There was commotion all over the estate. Marcus' Scimitar had re-entered Malta's atmosphere, and was now drifting home on autopilot. It was blaring a generic distress signal. Ernest had pinged the ship as soon as it had come within range, using patriarch level access codes to force-broadcast the flight manifest; point of origin, Kirkwall base in Orkney. The autopilot had taken control shortly after the jump into Alpha. Marcus himself had not spoken since the initiation of autopilot and was not responding to hails. A medical team was scrambled from the nearby town of Certaldo, with a call for help going out to Don David's personal household in Firenze.

12 minutes later, the Scimitar touched down. Teams ran to it as the dust cleared, hauling back the canopy and calling Marcus' name. A wave of hot, rancid air rolled out, bringing with it the acrid stench of vomit. Inside, the pilot was lolling forward in his seat, helmet-encased head limp. The rebreather had been hastily torn off, probably before he had lost consciousness. A cry of alarm went up as the medical teams surged back to pull on rebreathers of their own. Frantic cries of "piaga!" went up - plague, the death from the stars. Calls to Don David's physicians were redoubled.

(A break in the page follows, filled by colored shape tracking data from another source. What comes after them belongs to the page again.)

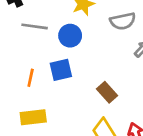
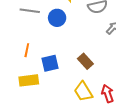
blue square: (61, 70) -> (50, 63), moved

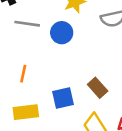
blue square: (50, 63) -> (63, 98), moved

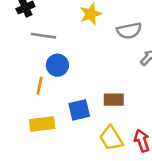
blue circle: (62, 33) -> (57, 65), moved
brown rectangle: (98, 88) -> (114, 100), turned -48

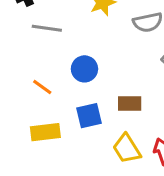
blue circle: (57, 65) -> (84, 69), moved
orange line: (40, 86) -> (42, 87), turned -66

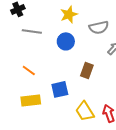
blue circle: (84, 69) -> (66, 41), moved
brown rectangle: (130, 104) -> (87, 70), moved, turned -70

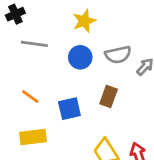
gray semicircle: (99, 27) -> (118, 55), moved
blue square: (60, 89) -> (69, 109), moved

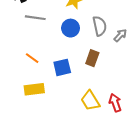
gray semicircle: (118, 55) -> (100, 26), turned -90

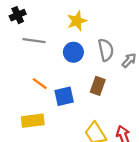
orange line: (32, 58) -> (40, 84), moved

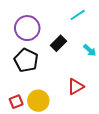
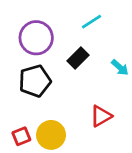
cyan line: (78, 15) -> (92, 22), moved
black pentagon: (26, 60) -> (35, 81), turned 30

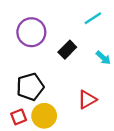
cyan line: (92, 22) -> (93, 18), moved
black pentagon: (35, 81) -> (30, 87), moved

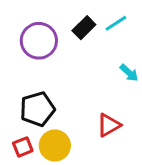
black rectangle: (67, 50) -> (84, 28), moved

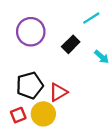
black rectangle: (84, 28) -> (71, 44), moved
red triangle: (109, 125) -> (58, 92), moved

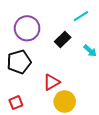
black pentagon: (30, 85) -> (19, 62), moved
yellow circle: (43, 114) -> (65, 102), moved

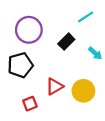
yellow circle: (65, 102) -> (83, 91), moved
red square: (16, 103) -> (30, 104), moved

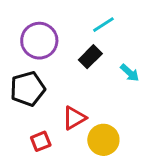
cyan line: (86, 17) -> (103, 25), moved
yellow circle: (83, 91) -> (103, 140), moved

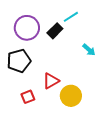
black rectangle: (90, 57) -> (55, 31), moved

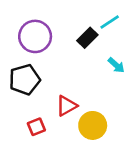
cyan line: (71, 17) -> (110, 22), moved
black rectangle: (55, 31) -> (87, 38), moved

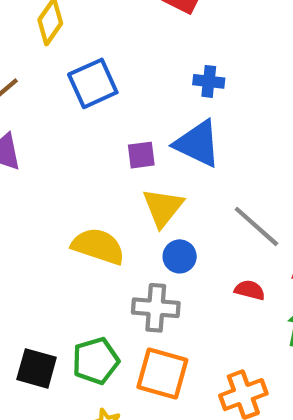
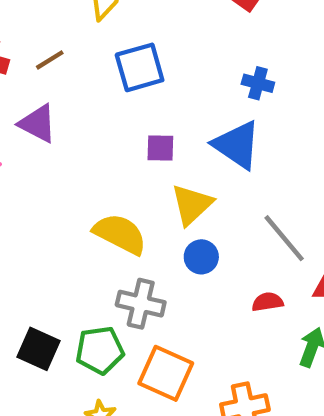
purple square: (141, 155) -> (160, 148), moved
red semicircle: (250, 290) -> (268, 302), turned -32
gray cross: (156, 308) -> (141, 304), moved

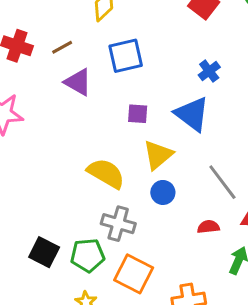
blue cross: (258, 83) -> (209, 71), turned 35
purple triangle: (38, 124) -> (78, 82), moved

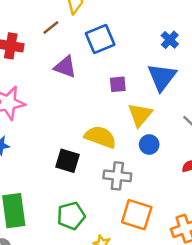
brown line: (62, 47) -> (51, 28), moved
blue triangle: (192, 114) -> (162, 77), turned 40
black square: (44, 252) -> (68, 161), moved
green pentagon: (88, 255) -> (71, 216), moved

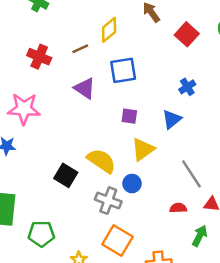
blue triangle: (162, 77) -> (172, 119), size x0.7
blue circle: (149, 145) -> (132, 184), moved
green pentagon: (71, 216) -> (41, 234), moved

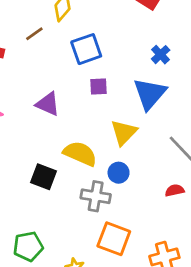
purple triangle: (85, 88) -> (48, 104), moved
purple square: (129, 116) -> (99, 86), moved
blue triangle: (172, 119) -> (150, 94), size x1.5

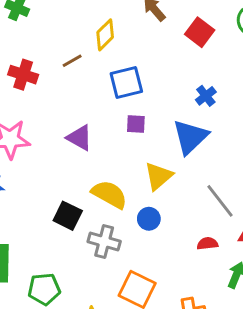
gray cross: (96, 196) -> (104, 242), moved

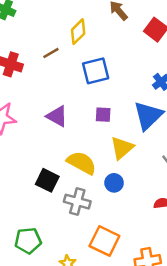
purple square: (136, 124) -> (103, 115), moved

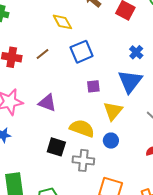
yellow diamond: (78, 32) -> (62, 22), turned -65
brown line: (51, 53) -> (43, 54), moved
purple triangle: (57, 116) -> (47, 103), moved

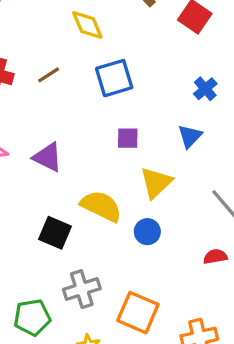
blue triangle: (130, 81) -> (190, 136), size x0.6
gray cross: (83, 160) -> (82, 289), moved, turned -30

Tentatively, the newly masked team moved back to the cockpit, reaching in to uncouple the flight harness, disconnect the datafeed cables and sever pilot monitor links. They pulled him out and hastily moved him down to a nearby stretcher. His flight suit was stained by vomit. Even now, he would occasionally convulse between feverish shivers. One removed his helmet. His hair was matted with sweat, and his face was pale and swollen. He shuddered and shook as an evil fever burned inside him, radiating an unbelievable heat. The paramedics went down their checklist as they rushed the stretcher to an awaiting Dromedary - listing symptoms, looking for lesions - not finding any.

Ernest stood by and watched them take his son, vowing reward to those who could cure him and terrible wrath to those who failed. His message noted, the Dromedary lifted off and turned to speed to the east to take Marcus to the secure wing of Firenze's Porte Sante Hospital. Anger and confusion abounded afterwards, with arguments between Ernest, Maria and their two remaining daughters continuing long into the night. How had Marcus had come by his ailment? How long would it take for him to heal? Would he heal at all? Most ominously... who was to blame?